**AIM OF THE EXERCISE:**
Records follow. Pull out every line that contains "είναι".

____ DATA TO EXAMINE

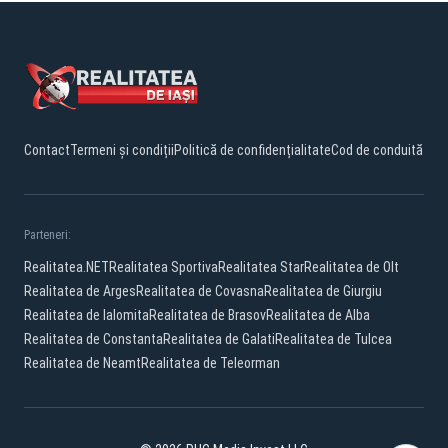
Contact
Termeni și condiții
Politică de confidențialitate
Cod de conduită
Parteneri:
Realitatea.NET
Realitatea Sportiva
Realitatea Star
Realitatea de Olt
Realitatea de Arges
Realitatea de Covasna
Realitatea de Giurgiu
Realitatea de Ialomita
Realitatea de Brasov
Realitatea de Alba
Realitatea de Constanta
Realitatea de Galati
Realitatea de Tulcea
Realitatea de Neamt
Realitatea de Teleorman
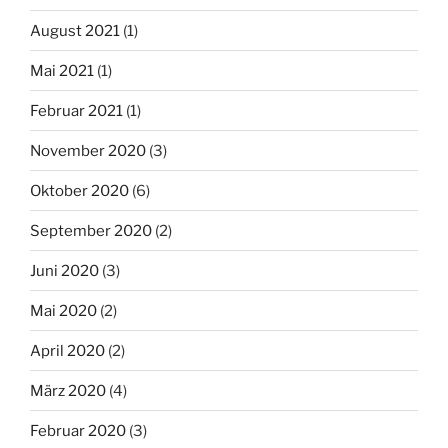
August 2021
(1)
Mai 2021
(1)
Februar 2021
(1)
November 2020
(3)
Oktober 2020
(6)
September 2020
(2)
Juni 2020
(3)
Mai 2020
(2)
April 2020
(2)
März 2020
(4)
Februar 2020
(3)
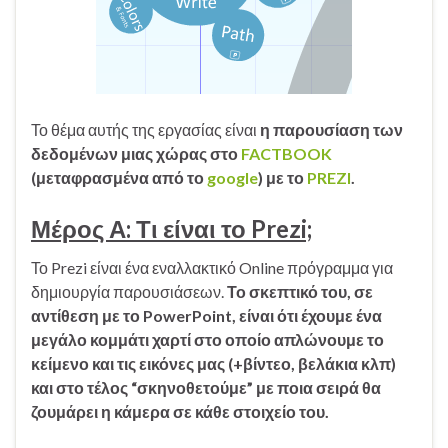
Το θέμα αυτής της εργασίας είναι
η παρουσίαση των
δεδομένων μιας χώρας στο
FACTBOOK
(μεταφρασμένα από το
google
) με το
PREZI
.
Μέρος Α: Τι είναι το Prezi;
Το Prezi είναι ένα εναλλακτικό Online πρόγραμμα για
δημιουργία παρουσιάσεων.
Το σκεπτικό του, σε
αντίθεση με το PowerPoint, είναι ότι έχουμε ένα
μεγάλο κομμάτι χαρτί στο οποίο απλώνουμε το
κείμενο και τις εικόνες μας (+βίντεο, βελάκια κλπ)
και στο τέλος “σκηνοθετούμε” με ποια σειρά θα
ζουμάρει η κάμερα σε κάθε στοιχείο του.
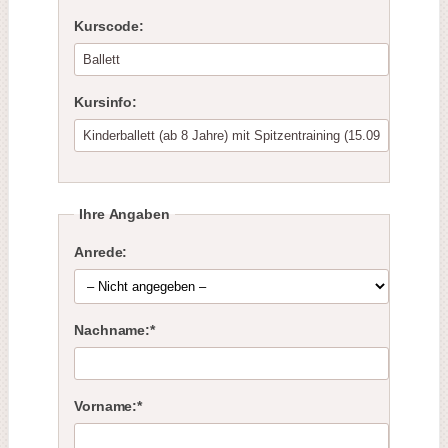
Kurscode:
Kursinfo:
Ihre Angaben
Anrede:
Nachname:*
Vorname:*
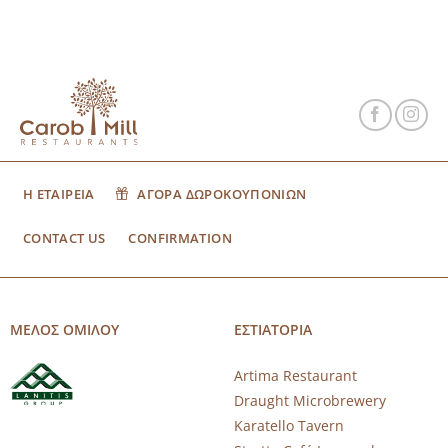
Η ΕΤΑΙΡΕΙΑ
ΑΓΟΡΑ ΔΩΡΟΚΟΥΠΟΝΙΩΝ
CONTACT US
CONFIRMATION
ΜΕΛΟΣ ΟΜΙΛΟΥ
ΕΣΤΙΑΤΟΡΙΑ
Artima Restaurant
Draught Microbrewery
Karatello Tavern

________

**ANSWER FOR THIS EXERCISE:**
Το θέμα αυτής της εργασίας είναι
Μέρος Α: Τι είναι το Prezi;
Το Prezi είναι ένα εναλλακτικό Online πρόγραμμα για
αντίθεση με το PowerPoint, είναι ότι έχουμε ένα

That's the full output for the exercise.